Buffer view serves as the foundation for :ref:`ck_tile_tensor_views`. BufferView handles memory addressing and type safety, while TensorView builds upon this to add multi-dimensional coordinates (shape and strides).
Buffer view provides the following advantages:
* A unified interface across global, shared, and register memory
* Address spaces encoded in types, taking advantage of compile-time type checking
* Configurable handling of invalid values, out-of-bounds operations, and conditional access patterns
* Atomic operations for parallel algorithms
* AMD GPU-specific optimizations
* Automatic application of appropriate memory ordering constraints and cache control directives based on the target address space and operation type
[TO DO: do we want to say more about these items?

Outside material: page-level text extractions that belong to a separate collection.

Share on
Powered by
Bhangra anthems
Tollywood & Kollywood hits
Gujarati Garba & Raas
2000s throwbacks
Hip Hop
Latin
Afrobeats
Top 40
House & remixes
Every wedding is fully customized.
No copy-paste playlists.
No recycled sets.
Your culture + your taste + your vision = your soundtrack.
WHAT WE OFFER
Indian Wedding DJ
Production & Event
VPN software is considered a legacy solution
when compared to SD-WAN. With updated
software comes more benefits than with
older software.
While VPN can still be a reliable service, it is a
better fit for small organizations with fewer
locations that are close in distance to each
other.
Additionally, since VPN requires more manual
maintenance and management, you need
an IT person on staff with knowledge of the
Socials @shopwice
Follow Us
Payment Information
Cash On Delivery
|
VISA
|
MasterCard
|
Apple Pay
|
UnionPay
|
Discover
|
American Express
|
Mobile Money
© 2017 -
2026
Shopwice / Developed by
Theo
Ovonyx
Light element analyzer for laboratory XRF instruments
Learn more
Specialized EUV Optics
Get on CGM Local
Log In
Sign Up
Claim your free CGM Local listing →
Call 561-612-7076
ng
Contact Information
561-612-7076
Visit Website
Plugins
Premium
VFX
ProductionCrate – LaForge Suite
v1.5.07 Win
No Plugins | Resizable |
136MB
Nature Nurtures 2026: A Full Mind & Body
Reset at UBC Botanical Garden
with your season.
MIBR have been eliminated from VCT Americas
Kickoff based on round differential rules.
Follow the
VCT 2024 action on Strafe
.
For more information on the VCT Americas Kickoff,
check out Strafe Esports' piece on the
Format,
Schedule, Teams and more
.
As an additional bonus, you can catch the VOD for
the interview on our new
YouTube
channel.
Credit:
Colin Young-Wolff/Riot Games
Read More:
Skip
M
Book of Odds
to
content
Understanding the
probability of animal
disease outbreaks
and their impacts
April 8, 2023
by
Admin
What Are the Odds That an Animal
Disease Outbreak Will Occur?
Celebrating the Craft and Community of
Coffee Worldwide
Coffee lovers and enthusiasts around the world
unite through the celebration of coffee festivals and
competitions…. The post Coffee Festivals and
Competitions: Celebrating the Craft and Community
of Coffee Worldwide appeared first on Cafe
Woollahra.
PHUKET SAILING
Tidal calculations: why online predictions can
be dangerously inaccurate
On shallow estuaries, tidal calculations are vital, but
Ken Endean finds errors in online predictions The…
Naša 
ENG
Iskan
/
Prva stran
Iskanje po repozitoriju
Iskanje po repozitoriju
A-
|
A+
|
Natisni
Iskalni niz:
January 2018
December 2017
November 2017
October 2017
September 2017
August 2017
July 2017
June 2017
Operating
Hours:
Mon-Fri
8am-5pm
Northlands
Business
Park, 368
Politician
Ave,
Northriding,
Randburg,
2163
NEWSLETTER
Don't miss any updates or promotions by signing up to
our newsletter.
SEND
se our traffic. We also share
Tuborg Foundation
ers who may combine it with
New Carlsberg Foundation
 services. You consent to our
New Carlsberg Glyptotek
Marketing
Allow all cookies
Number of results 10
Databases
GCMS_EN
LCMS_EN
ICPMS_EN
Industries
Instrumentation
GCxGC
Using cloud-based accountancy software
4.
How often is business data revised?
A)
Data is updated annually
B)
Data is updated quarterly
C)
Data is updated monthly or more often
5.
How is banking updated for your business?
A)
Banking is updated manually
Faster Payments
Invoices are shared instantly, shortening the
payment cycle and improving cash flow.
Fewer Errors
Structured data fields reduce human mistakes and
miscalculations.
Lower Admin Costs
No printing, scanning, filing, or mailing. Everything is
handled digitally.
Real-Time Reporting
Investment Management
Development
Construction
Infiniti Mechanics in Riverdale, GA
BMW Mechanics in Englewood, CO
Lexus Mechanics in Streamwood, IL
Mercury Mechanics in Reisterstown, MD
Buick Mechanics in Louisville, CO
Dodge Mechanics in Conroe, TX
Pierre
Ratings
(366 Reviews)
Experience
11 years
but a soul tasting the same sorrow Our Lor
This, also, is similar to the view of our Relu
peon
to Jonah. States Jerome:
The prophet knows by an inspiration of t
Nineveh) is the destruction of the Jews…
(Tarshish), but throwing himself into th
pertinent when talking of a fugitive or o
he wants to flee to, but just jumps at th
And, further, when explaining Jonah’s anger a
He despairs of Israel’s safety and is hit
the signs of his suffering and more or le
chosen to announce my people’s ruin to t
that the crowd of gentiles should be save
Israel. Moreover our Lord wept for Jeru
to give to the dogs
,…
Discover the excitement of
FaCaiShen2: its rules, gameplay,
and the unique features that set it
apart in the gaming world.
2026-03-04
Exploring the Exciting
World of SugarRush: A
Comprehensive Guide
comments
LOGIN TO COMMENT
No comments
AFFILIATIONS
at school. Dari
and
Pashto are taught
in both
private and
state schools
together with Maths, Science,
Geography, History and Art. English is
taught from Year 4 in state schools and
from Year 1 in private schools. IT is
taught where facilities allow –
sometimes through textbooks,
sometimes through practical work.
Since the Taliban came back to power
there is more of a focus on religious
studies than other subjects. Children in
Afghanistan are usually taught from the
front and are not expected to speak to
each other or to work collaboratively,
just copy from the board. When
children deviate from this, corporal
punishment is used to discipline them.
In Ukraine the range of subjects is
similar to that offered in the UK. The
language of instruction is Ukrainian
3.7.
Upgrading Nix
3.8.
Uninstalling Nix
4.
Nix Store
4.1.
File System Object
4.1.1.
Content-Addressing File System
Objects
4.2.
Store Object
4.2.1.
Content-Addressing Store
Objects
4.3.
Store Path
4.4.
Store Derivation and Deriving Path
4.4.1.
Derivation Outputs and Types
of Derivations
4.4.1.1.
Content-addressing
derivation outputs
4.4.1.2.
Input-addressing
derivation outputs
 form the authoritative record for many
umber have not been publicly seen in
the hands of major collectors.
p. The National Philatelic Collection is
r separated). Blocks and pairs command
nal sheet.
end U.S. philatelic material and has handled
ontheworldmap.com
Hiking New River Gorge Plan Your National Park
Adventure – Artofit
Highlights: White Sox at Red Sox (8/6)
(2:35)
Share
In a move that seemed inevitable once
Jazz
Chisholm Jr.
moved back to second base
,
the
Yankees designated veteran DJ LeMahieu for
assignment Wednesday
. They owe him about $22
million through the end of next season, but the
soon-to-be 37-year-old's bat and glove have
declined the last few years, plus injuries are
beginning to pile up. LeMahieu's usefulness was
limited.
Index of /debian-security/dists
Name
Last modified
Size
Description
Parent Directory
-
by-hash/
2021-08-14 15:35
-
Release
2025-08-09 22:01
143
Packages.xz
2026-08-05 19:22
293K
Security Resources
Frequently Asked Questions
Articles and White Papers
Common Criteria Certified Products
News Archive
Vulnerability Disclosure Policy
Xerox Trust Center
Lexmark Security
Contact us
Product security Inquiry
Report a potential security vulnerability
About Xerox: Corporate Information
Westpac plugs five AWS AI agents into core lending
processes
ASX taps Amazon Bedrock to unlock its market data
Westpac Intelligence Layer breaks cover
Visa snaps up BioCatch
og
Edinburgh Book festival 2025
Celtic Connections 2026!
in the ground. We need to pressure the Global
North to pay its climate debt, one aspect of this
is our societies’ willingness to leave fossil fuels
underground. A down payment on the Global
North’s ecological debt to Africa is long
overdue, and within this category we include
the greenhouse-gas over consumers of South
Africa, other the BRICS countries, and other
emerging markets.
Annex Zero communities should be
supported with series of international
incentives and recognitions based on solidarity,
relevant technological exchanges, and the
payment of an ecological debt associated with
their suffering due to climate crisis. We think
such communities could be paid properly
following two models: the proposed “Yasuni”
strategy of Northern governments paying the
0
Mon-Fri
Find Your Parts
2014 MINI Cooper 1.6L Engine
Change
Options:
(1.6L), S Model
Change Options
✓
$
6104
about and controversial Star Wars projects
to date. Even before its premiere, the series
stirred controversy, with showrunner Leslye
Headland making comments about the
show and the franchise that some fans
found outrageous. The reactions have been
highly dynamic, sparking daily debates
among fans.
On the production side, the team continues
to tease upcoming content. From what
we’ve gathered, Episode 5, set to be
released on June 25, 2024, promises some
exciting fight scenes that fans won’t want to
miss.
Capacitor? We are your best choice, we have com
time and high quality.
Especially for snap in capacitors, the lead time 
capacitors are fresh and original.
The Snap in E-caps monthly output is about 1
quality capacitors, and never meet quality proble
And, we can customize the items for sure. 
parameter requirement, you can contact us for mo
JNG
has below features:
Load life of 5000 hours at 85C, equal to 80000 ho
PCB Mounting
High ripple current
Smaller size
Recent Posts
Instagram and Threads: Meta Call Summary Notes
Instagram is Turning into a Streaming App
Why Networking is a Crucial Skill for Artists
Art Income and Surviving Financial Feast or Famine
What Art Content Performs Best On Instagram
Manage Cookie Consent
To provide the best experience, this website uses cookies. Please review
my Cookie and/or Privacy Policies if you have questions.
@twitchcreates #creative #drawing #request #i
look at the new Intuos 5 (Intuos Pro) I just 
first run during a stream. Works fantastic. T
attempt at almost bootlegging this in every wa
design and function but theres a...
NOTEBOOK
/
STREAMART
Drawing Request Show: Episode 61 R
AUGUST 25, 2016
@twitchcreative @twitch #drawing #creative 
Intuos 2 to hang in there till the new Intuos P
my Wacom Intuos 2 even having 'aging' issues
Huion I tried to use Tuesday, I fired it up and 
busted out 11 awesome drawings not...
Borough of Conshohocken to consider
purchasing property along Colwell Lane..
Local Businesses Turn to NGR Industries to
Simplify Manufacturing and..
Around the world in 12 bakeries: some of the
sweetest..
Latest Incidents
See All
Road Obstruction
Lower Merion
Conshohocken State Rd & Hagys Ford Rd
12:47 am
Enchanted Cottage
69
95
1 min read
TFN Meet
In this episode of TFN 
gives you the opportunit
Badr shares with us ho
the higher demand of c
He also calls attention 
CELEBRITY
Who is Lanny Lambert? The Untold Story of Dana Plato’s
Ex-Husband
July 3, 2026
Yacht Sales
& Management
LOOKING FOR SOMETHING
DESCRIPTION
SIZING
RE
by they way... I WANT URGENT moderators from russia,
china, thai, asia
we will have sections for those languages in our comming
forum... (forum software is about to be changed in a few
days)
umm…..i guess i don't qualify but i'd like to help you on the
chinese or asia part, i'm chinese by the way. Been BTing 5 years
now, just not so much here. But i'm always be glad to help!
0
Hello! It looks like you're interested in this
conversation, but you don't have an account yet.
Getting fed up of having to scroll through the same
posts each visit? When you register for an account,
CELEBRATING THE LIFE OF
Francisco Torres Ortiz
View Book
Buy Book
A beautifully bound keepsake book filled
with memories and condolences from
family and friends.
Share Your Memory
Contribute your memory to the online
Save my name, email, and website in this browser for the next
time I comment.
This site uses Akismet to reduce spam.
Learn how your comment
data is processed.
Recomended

There wasn't a lot of detail in the original text, so I put them in a list for now]
Address Space Usage Patterns
----------------------------
[TO DO: explain in words what the diagram shows]
..
Original mermaid diagram (edit here, then run update_diagrams.py)
.. mermaid::
flowchart TB
subgraph CF ["Compute Flow"]
direction LR
GM1["Global Memory<br/>Input Data"] --> LDS["LDS<br/>Tile Cache"]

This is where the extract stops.